● Exercise input:
# # # # #

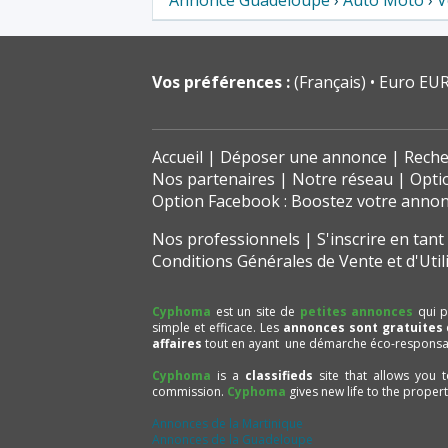
Annonce Guadeloupe
›
Auto Moto
›
V
Vos préférences :
(Français)
Euro EUR
Accueil
Déposer une annonce
Reche
Nos partenaires
Notre réseau
Opti
Option Facebook : Boostez votre anno
Nos professionnels
S'inscrire en tan
Conditions Générales de Vente et d'Util
Cyphoma
est un site de
petites annonces
qui p
simple et efficace. Les
annonces sont gratuites
affaires
tout en ayant une démarche éco-responsa
Cyphoma
is a
classifieds
site that allows you 
commission.
Cyphoma
gives new life to the proper
Annonces de la Martinique
Annonces de la Guadeloupe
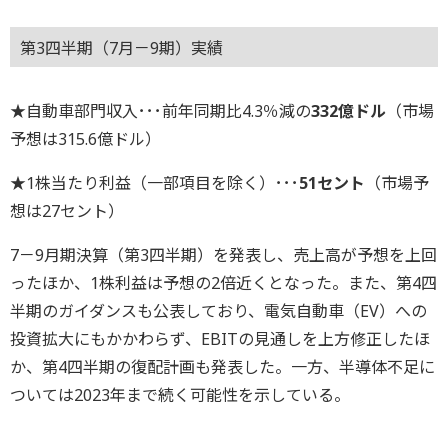
第3四半期（7月－9期）実績
★自動車部門収入･･･前年同期比4.3％減の
332億ドル
（市場
予想は315.6億ドル）
★1株当たり利益（一部項目を除く）･･･
51セント
（市場予
想は27セント）
7－9月期決算（第3四半期）を発表し、売上高が予想を上回
ったほか、1株利益は予想の2倍近くとなった。また、第4四
半期のガイダンスも公表しており、電気自動車（EV）への
投資拡大にもかかわらず、EBITの見通しを上方修正したほ
か、第4四半期の復配計画も発表した。一方、半導体不足に
ついては2023年まで続く可能性を示している。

# # # # #

● What you need to do: Copy the records above exactly, starting at the line that contains "予想は315.6億ドル）" and ending at the last line, and leave out all earlier lines.

● Solution:
予想は315.6億ドル）
★1株当たり利益（一部項目を除く）･･･
51セント
（市場予
想は27セント）
7－9月期決算（第3四半期）を発表し、売上高が予想を上回
ったほか、1株利益は予想の2倍近くとなった。また、第4四
半期のガイダンスも公表しており、電気自動車（EV）への
投資拡大にもかかわらず、EBITの見通しを上方修正したほ
か、第4四半期の復配計画も発表した。一方、半導体不足に
ついては2023年まで続く可能性を示している。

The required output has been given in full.